5. Strategy and 2-Party Domination. Most will, in an election like Bush v Gore v Nader 2000, exaggerate their good and bad opinions of Bush and Gore by artificially ranking them first and last, even if they truly feel Nader is best or worst. They will do this in order to give their vote the "maximum possible impact" so it is not "wasted". (If they voted Nader top, then their vote would only have half the impact they get by exaggerating Gore versus Bush. They can't afford to waste half their vote like that because their opponents aren't going to be that stupid.) Once they make this decision, with Borda, Nader automatically has to go in the middle slot, they have no choice about him. If all voters behave this way, then automatically the winner will be either Bush or Gore. Nader can never win a 3-candidate Borda election with this kind of strategic voters. (Unless it is an exact 3-way tie and the tie-break goes Nader's way, which'll never happen in reality. Note: Nader can win this kind of election if there are more than 3 candidates.)

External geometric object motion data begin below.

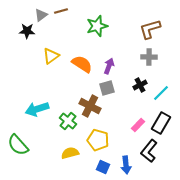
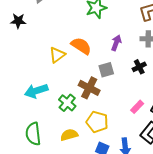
black star: (27, 31) -> (18, 21), moved
yellow triangle: (51, 56) -> (57, 55), moved
purple arrow: (109, 66) -> (116, 43), moved
green semicircle: (18, 145) -> (33, 134), moved, turned 35

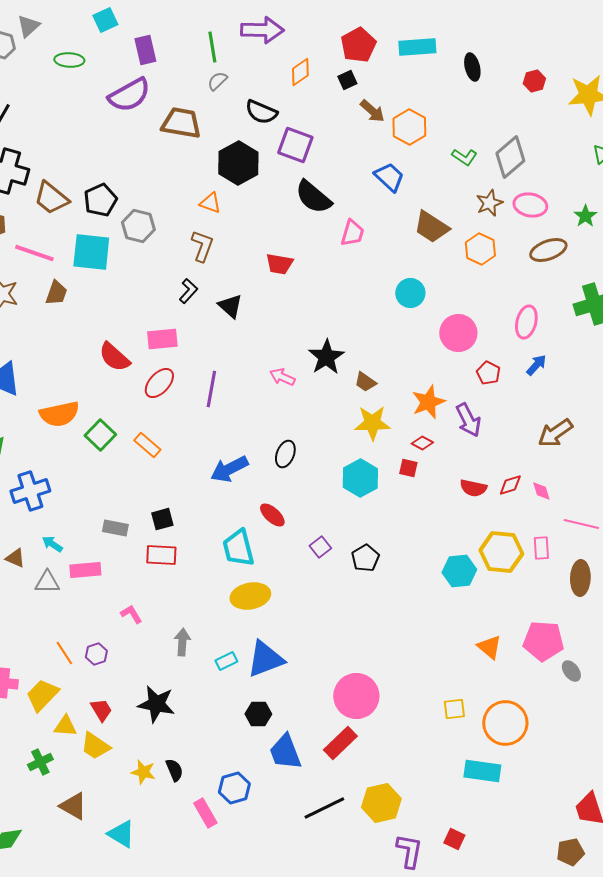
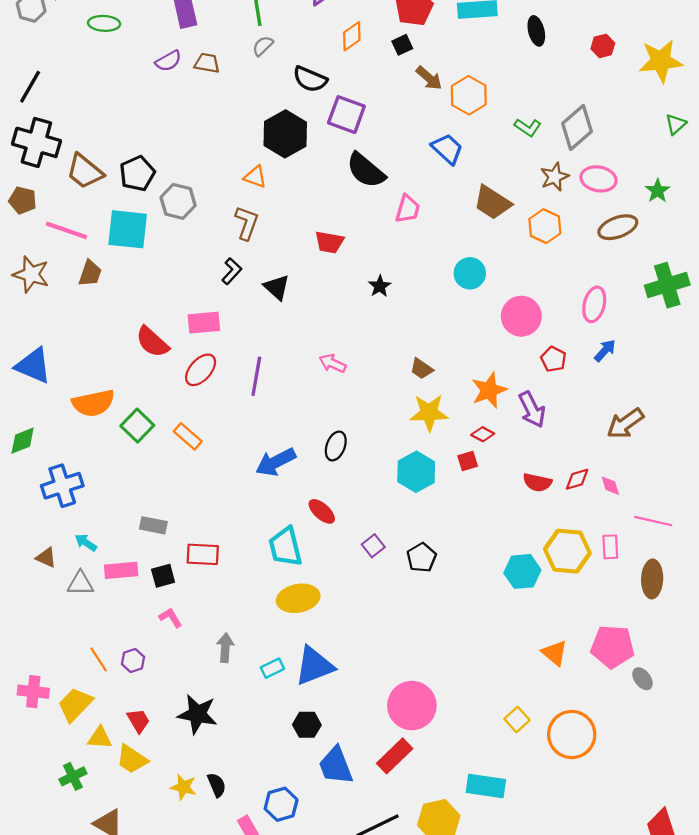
purple semicircle: (129, 95) -> (168, 61), size x0.6
brown trapezoid: (181, 123) -> (207, 63), moved, size x0.6
black star: (326, 357) -> (380, 286), moved, size x0.6
red square: (408, 468) -> (468, 461), turned -30
black square: (162, 519) -> (163, 576), moved
yellow square: (454, 709) -> (517, 720), turned -35
cyan rectangle: (482, 771) -> (486, 786), moved

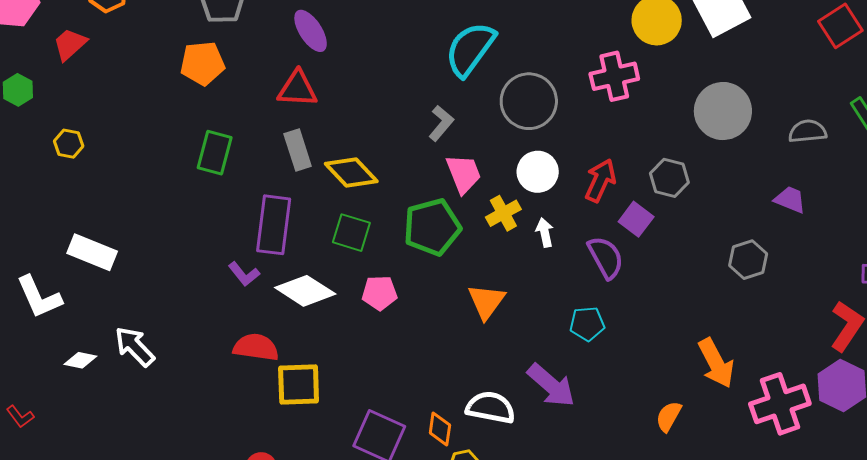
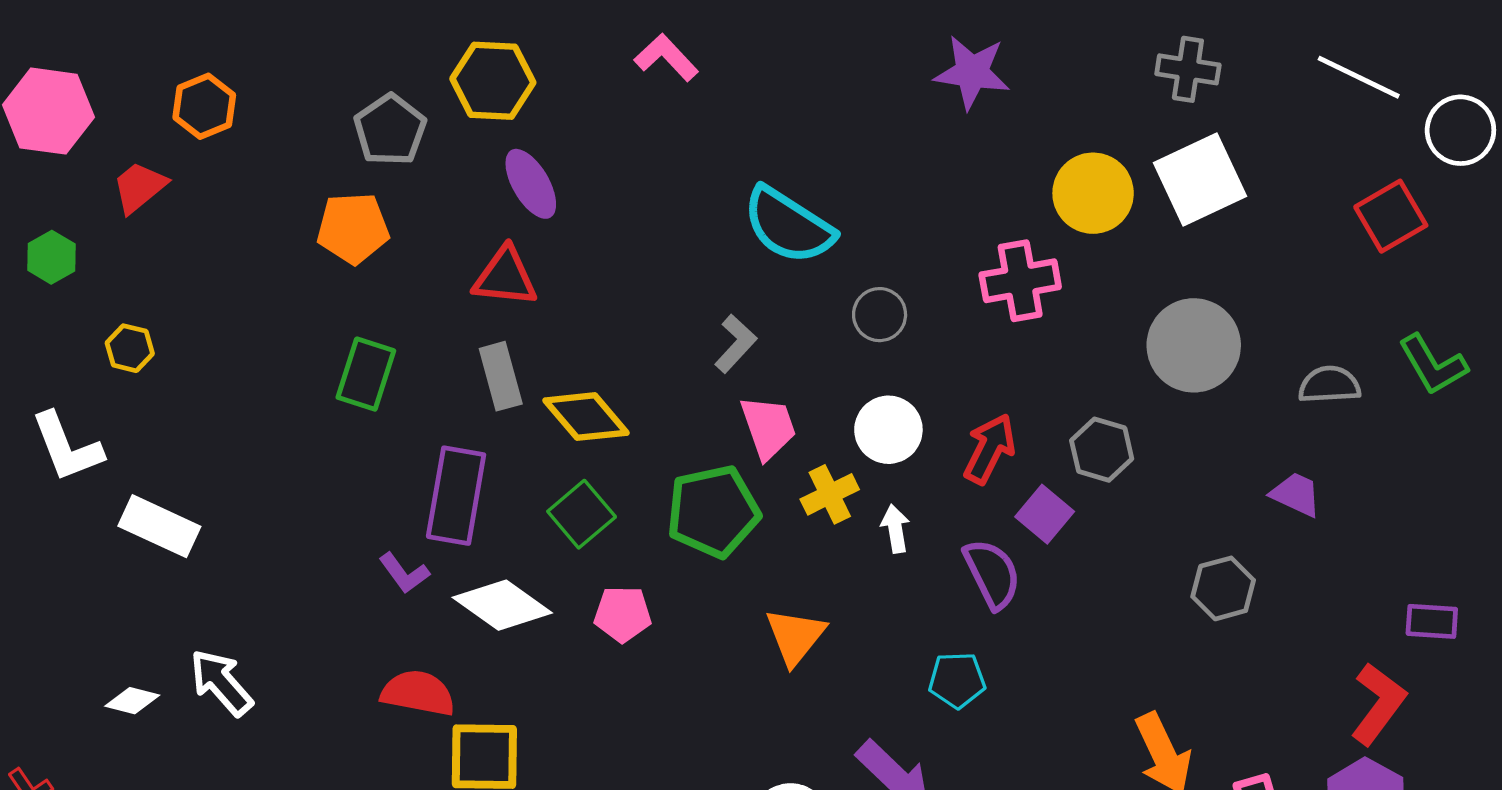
cyan semicircle: (470, 49) -> (788, 226), turned -96
gray circle: (529, 101) -> (880, 315), size x0.6
green square: (351, 233) -> (582, 514), turned 30
white L-shape: (39, 297) -> (67, 447), moved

In view of this, third parties would be silly to push Borda. They should advocate range.

Analogously, in range voting, if the voters exaggerate and give Gore=99 and Bush=0 (or the reverse) in order to get maximum impact and not waste their vote, then they are still free to give Nader 99 or 0 or anything in between. Consequently, it would still be entirely possible for Nader to win with range, and without need of any kind of tie. (For example, if 51% of the voters rated Bush=99 and Gore=0, and 49% rated Bush=0 and Gore=99, and 60% of the voters rated Nader>90, then Nader would win easily with range voting.)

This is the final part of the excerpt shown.